Quelques mots sur le réseau des Femmes des Affaires Etrangères ?

L’association « Femmes et Diplomatie » a été créée au début de l’année 2008.

Cette association est destinée aux femmes diplomates. Les hommes qui s’intéressent à la modernisation du Ministère y sont naturellement les bienvenus.

L’association se mobilise sur des sujets susceptibles d’améliorer le quotidien de tous les agents, comme celui de la charte du temps, du travail du conjoint, ou de la recherche de solutions d’accueil pour les enfants...

 

Quels conseils donneriez- vous aux femmes pour « booster leur carrière » ?

Je leur conseillerais de ne pas partir du principe qu’elles doivent faire un choix entre vie personnelle et vie professionnelle, malgré les contraintes propres au métier de diplomate. Il y a toujours la possibilité de trouver une solution et de faire évoluer sa carrière sur des postes ou des affectations différentes en fonction des contraintes privées, qui peuvent aussi évoluer.

 

Le ministère facilite aussi le travail « mobile » avec l’attribution de token ou de smartphone, ou portable itineo, qui permettent de mieux concilier le rôle de parent avec celui de diplomate (3.222 tokens distribués en 2014, contre 2.700 en 2013 ; mise à disposition d’ordinateurs portables Itinéo (884 contre 355 en 2013).
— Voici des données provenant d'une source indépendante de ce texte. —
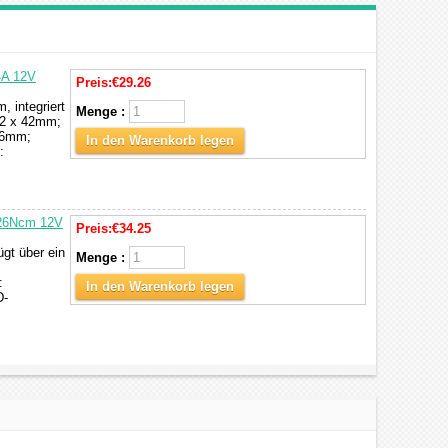
4A 12V
Preis:
€29.26
 integriert
Menge :
42 x 42mm;
Φ6mm;
In den Warenkorb legen
:
A 26Ncm 12V
Preis:
€34.25
gt über ein
Menge :
:
In den Warenkorb legen
D-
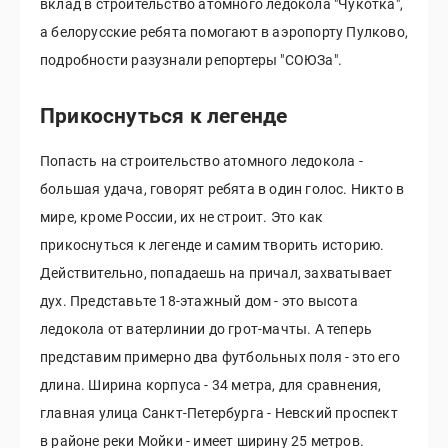
вклад в строительство атомного ледокола "Чукотка",
а белорусские ребята помогают в аэропорту Пулково,
подробности разузнали репортеры "СОЮЗа".
Прикоснуться к легенде
Попасть на строительство атомного ледокола -
большая удача, говорят ребята в один голос. Никто в
мире, кроме России, их не строит. Это как
прикоснуться к легенде и самим творить историю.
Действительно, попадаешь на причал, захватывает
дух. Представьте 18-этажный дом - это высота
ледокола от ватерлинии до грот-мачты. А теперь
представим примерно два футбольных поля - это его
длина. Ширина корпуса - 34 метра, для сравнения,
главная улица Санкт-Петербурга - Невский проспект
в районе реки Мойки - имеет ширину 25 метров.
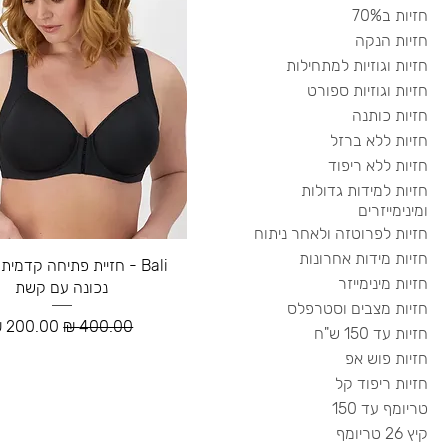
חזיות ב70%
חזיות הנקה
חזיות וגוזיות למתחילות
חזיות וגוזיות ספורט
חזיות כותנה
חזיות ללא ברזל
חזיות ללא ריפוד
חזיות למידות גדולות
ומינימייזרים
חזיות לפרוטזה ולאחר ניתוח
חזיות מידות אחרונות
Bali - חזיית פתיחה קדמית
חזיות מינימייזר
נכונה עם קשת
חזיות מצבים וסטרפלס
מחיר רגיל
מחיר מבצ
חזיות עד 150 ש"ח
חזיות פוש אפ
חזיות ריפוד קל
טריומף עד 150
קיץ 26 טריומף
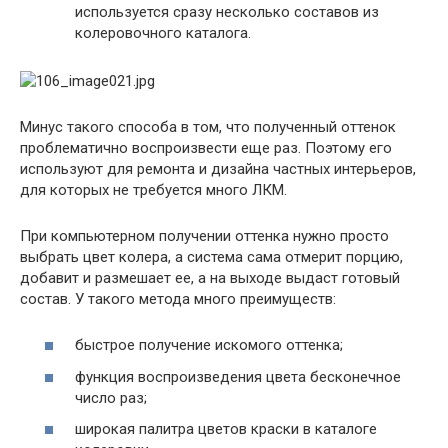
используется сразу несколько составов из
колеровочного каталога.
Минус такого способа в том, что полученный оттенок
проблематично воспроизвести еще раз. Поэтому его
используют для ремонта и дизайна частных интерьеров,
для которых не требуется много ЛКМ.
При компьютерном получении оттенка нужно просто
выбрать цвет колера, а система сама отмерит порцию,
добавит и размешает ее, а на выходе выдаст готовый
состав. У такого метода много преимуществ:
быстрое получение искомого оттенка;
функция воспроизведения цвета бесконечное
число раз;
широкая палитра цветов краски в каталоге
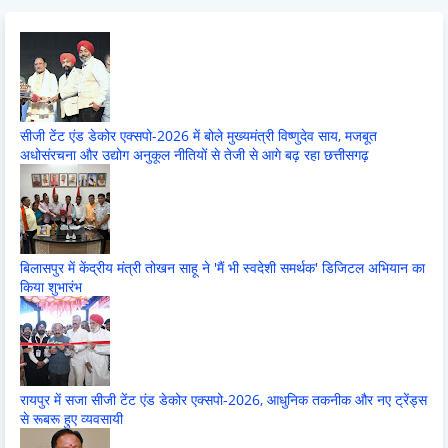
सीजी टेंट एंड डेकोर एक्सपो-2026 में बोले मुख्यमंत्री विष्णुदेव साय, मजबूत
अधोसंरचना और उद्योग अनुकूल नीतियों से तेजी से आगे बढ़ रहा छत्तीसगढ़
बिलासपुर में केंद्रीय मंत्री तोखन साहू ने 'मैं भी स्वदेशी समर्थक' डिजिटल अभियान का
किया शुभारंभ
रायपुर में सजा सीजी टेंट एंड डेकोर एक्सपो-2026, आधुनिक तकनीक और नए ट्रेंड्स
से रूबरू हुए व्यवसायी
Les femmes doivent surtout briser le plafond de verre en n’hésitant pas, le moment venu, à demander des postes de direction ou d’Ambassadeur. Elles ne doivent pas se laisser limiter pas les habitudes, les contraintes familiales et les stéréotypes. Trop peu de femmes croient suffisamment en elles pour oser demander des postes d’encadrement.  Cela va au-delà de la politique progressiste du Ministère. Néanmoins les choses s’améliorent et les entrées dans les corps de catégorie A ont tendance à être plus paritaires.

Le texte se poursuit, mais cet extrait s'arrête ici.